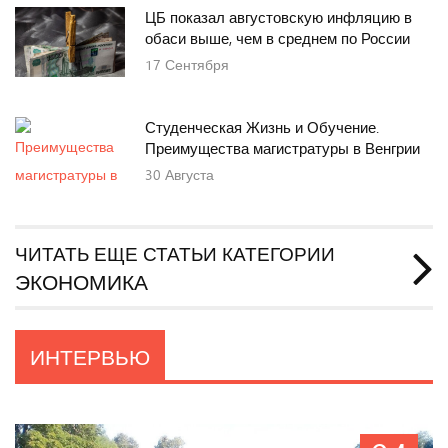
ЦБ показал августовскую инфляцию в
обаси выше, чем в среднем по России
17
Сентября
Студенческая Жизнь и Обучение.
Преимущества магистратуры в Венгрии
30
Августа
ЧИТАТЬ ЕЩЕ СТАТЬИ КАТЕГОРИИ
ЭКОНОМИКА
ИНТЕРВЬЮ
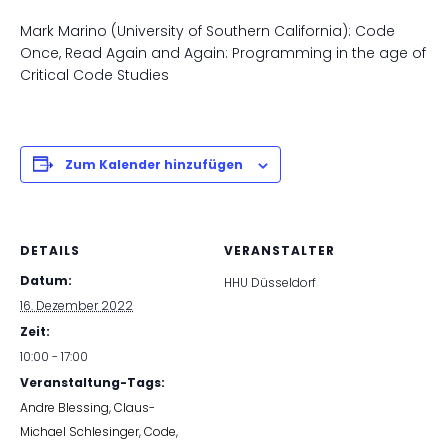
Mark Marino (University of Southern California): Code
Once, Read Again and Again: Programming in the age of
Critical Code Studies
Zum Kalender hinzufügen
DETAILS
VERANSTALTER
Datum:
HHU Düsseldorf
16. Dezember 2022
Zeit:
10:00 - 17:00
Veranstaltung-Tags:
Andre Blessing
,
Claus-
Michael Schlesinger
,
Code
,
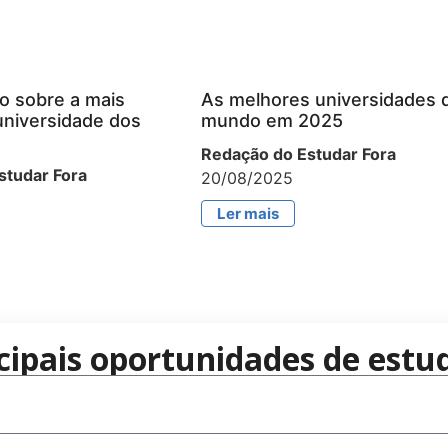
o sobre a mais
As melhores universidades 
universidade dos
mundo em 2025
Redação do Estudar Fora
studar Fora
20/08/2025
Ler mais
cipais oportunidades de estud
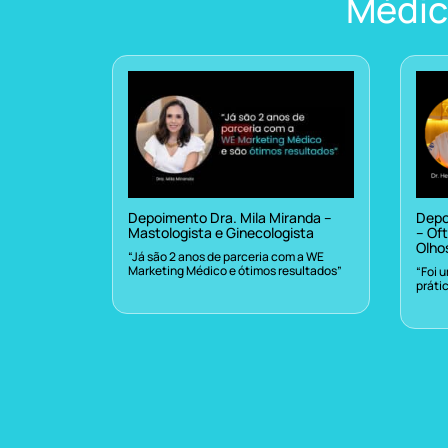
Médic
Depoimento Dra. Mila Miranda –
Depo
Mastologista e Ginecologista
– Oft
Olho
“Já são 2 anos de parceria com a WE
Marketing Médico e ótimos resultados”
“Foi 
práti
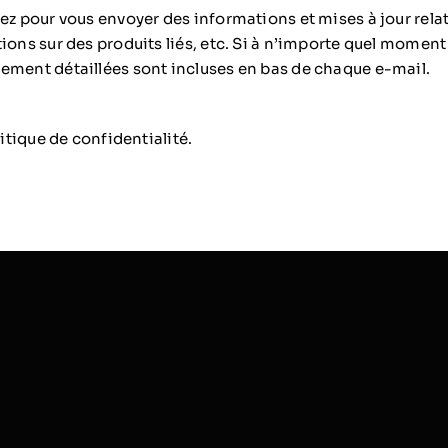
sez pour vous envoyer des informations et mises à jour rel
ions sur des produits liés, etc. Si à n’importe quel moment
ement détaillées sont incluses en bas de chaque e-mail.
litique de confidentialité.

▬▬▬▬▬▬

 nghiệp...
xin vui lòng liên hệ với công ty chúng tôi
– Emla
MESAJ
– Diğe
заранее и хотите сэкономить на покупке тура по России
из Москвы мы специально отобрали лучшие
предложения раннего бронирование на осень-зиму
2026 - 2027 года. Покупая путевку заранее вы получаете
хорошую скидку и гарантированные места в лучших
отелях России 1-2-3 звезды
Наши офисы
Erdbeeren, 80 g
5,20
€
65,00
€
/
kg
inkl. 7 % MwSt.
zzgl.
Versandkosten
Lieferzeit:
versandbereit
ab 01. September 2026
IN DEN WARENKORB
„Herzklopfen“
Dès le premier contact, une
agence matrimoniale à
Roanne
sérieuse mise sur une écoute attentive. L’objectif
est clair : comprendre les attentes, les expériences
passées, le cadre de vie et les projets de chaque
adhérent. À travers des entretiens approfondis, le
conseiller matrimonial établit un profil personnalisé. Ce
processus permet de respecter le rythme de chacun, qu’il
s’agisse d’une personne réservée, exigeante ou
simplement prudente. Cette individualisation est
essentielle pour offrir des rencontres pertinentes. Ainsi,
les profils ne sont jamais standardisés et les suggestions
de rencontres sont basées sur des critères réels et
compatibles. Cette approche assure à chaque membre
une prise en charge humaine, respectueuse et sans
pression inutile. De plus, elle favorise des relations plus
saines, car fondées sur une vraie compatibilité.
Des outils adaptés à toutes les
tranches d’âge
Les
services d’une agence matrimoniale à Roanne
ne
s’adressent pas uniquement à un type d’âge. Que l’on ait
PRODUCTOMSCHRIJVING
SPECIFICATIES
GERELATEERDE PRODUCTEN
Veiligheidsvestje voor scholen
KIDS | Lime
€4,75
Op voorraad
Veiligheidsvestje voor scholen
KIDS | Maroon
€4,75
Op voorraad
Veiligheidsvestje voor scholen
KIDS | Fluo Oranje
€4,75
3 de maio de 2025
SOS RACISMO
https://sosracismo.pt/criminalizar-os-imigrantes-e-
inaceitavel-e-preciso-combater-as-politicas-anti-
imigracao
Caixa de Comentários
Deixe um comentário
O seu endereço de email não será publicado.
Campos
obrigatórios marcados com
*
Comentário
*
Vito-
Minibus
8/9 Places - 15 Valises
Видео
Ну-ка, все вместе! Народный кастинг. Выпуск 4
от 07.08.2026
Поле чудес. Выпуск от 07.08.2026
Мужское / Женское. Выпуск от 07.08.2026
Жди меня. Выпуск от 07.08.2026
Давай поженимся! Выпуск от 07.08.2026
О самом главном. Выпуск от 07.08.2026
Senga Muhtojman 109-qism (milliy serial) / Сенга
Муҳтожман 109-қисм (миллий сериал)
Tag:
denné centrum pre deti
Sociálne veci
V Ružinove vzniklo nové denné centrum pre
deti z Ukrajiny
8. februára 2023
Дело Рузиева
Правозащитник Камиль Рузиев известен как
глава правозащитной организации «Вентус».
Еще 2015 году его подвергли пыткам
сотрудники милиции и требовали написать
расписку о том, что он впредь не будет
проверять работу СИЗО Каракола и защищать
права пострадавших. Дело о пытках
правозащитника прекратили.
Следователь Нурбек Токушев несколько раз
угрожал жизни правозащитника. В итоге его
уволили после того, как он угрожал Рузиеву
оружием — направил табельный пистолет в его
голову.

▬▬▬▬▬▬

* _Task to complete_
Among the entries above, how many lines hold the string "matrimoniale"? Give the number by itself.

* _Answer to this problem_
2